# Indiana.........



## woodysmama (Feb 25, 2007)

This is the story of an undeniably, exceptional dog who touched the hearts of many here at YGRR! Indiana is a handsome five-year-old Golden. Last summer "Indy" was surrendered to YGRR because his owner was moving out of the country and could not take him with her. He had recently fallen ill and his constant care, coupled with her move, was too overwhelming. He had lived with teenagers and was described as having "a heart of gold." His family was very sad to say goodbye to their ill, but brilliant boy!
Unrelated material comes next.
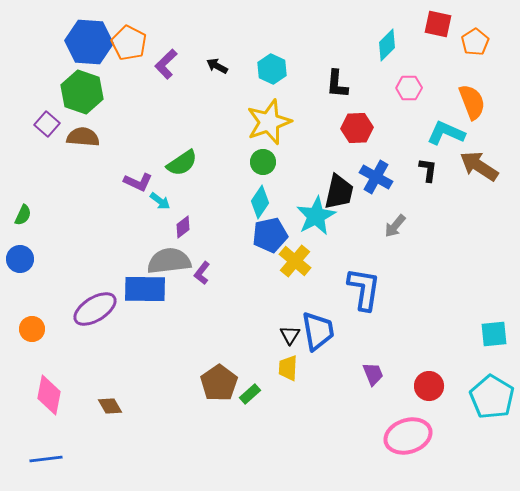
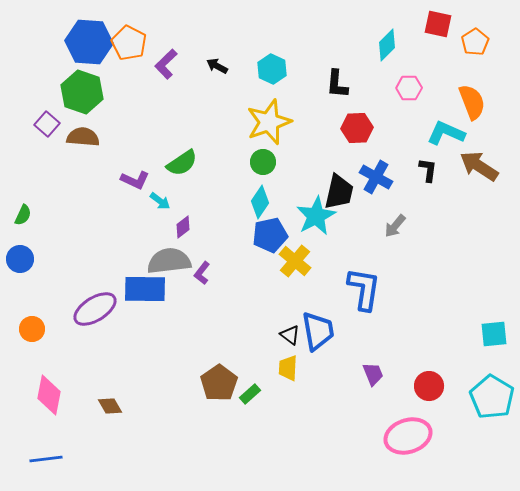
purple L-shape at (138, 182): moved 3 px left, 2 px up
black triangle at (290, 335): rotated 25 degrees counterclockwise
Upon surrender Indy's previous owner reported he was on a number of medications for seizures. When Indy was admitted to the YGRR veterinarian, he was in a drowsy, zombie-like state and was found to be toxic on double the normal doses of potassium bromide and Phenobarbital. It was noted on Indy's medical records that his previous owner had asked her homeopathic vet about Lyme disease since he was lame, lethargic, and not eating. Neither her vet nor the large ER hospital he was admitted to for cluster seizures did a Lyme* test. YGRR's veterinarian immediately tested Indy for Lyme. He came up a strong positive and was put on doxycycline. Indy's long-term health plan included very close monitoring of any seizure activity, slow weaning off the potassium bromide, and a maintenance dose of Phenobarbital. A subsequent health visit was scheduled for a later date that included tattooing and neutering.

All went very well for our incredible boy! Indy received first rate care under the diligent watch of the Kennel Manager and devoted staff at Riverview. Indy's epilepsy quickly came under control and he did not have a seizure from the time he was admitted. In fact, within a short amount of time, this extraordinary Golden did not resemble the overmedicated dog that came into the program. Indy flourished into a striking dog. He was noted to be a sweet, spirited, and affectionate boy who was a pleasure to be around.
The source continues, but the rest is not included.